THE DATA ▸
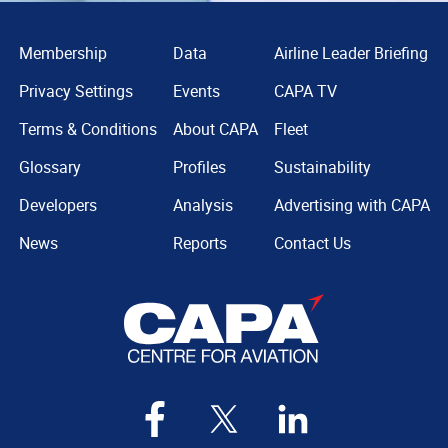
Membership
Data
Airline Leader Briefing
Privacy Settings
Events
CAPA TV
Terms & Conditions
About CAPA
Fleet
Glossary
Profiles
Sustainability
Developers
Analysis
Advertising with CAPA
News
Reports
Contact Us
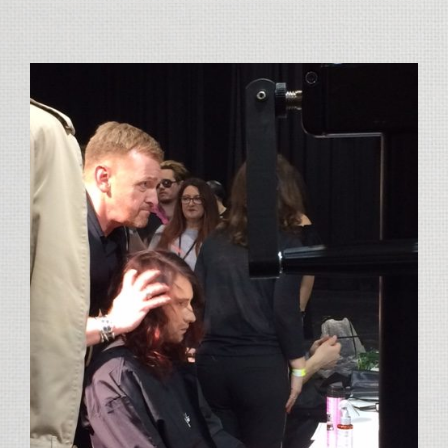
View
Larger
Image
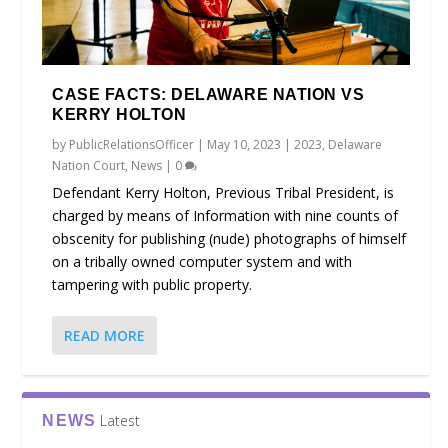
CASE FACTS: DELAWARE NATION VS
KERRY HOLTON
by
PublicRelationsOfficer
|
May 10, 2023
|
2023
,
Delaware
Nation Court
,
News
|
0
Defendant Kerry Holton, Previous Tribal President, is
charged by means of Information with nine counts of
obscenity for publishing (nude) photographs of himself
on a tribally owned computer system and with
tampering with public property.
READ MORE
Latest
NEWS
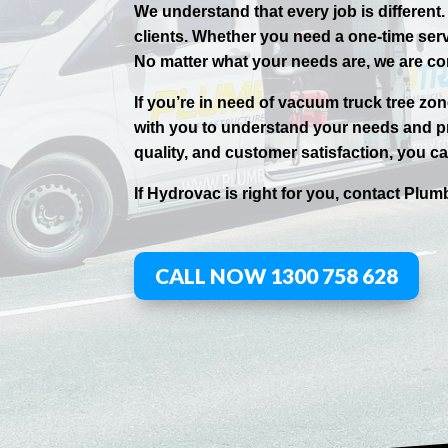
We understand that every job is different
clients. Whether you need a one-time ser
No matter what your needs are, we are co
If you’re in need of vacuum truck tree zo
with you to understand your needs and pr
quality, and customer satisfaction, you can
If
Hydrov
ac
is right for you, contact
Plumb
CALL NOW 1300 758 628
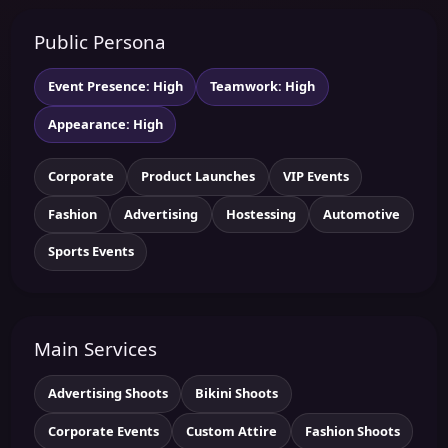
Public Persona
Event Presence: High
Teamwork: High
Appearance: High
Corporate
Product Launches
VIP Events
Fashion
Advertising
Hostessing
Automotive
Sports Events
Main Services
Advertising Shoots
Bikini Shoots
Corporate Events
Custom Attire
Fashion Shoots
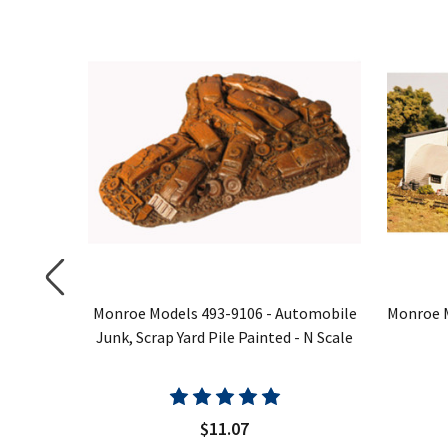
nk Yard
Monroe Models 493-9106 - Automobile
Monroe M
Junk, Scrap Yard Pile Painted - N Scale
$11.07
==
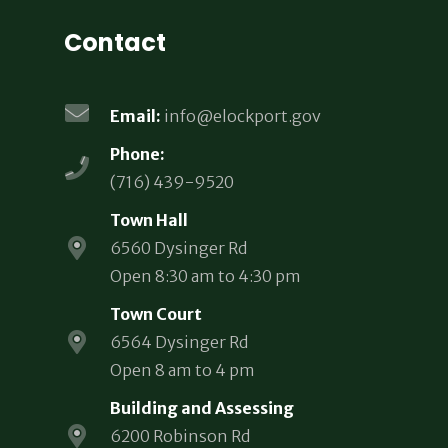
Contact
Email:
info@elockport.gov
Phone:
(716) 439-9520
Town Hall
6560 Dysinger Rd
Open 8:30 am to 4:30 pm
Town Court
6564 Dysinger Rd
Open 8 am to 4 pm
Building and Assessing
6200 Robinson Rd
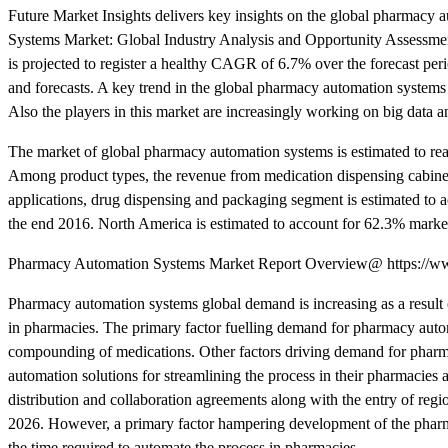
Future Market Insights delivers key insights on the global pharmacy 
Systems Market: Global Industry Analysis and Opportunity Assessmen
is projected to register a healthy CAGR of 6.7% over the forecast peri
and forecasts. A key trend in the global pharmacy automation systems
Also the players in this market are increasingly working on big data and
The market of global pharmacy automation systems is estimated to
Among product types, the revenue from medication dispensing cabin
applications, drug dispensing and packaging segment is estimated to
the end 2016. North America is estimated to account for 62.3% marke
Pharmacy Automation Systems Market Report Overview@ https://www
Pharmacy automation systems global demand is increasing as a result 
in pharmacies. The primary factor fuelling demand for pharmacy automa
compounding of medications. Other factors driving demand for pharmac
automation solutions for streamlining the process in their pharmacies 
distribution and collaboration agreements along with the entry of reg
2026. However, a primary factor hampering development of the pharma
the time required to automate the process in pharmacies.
==
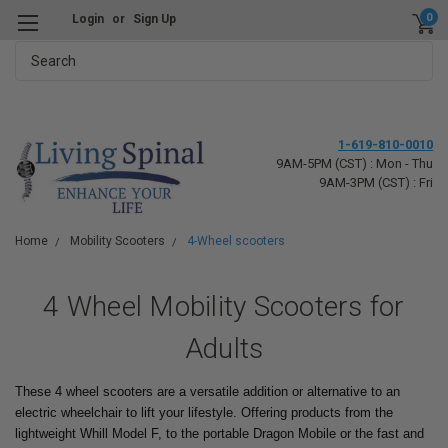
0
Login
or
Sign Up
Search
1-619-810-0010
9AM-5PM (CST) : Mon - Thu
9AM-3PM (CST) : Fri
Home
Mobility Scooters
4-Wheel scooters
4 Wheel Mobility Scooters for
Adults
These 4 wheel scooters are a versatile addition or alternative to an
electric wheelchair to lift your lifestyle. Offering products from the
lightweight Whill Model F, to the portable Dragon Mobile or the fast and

EXERCISE DETAILS ▸
Write out the lines above from the one with "Terms & Conditions" through the one with "obscenity for publishing", ends included, exactly; no picture goes in.

SOLUTION FOR THIS TASK ▸
Terms & Conditions
About CAPA
Fleet
Glossary
Profiles
Sustainability
Developers
Analysis
Advertising with CAPA
News
Reports
Contact Us
View
Larger
Image
CASE FACTS: DELAWARE NATION VS
KERRY HOLTON
by
PublicRelationsOfficer
|
May 10, 2023
|
2023
,
Delaware
Nation Court
,
News
|
0
Defendant Kerry Holton, Previous Tribal President, is
charged by means of Information with nine counts of
obscenity for publishing (nude) photographs of himself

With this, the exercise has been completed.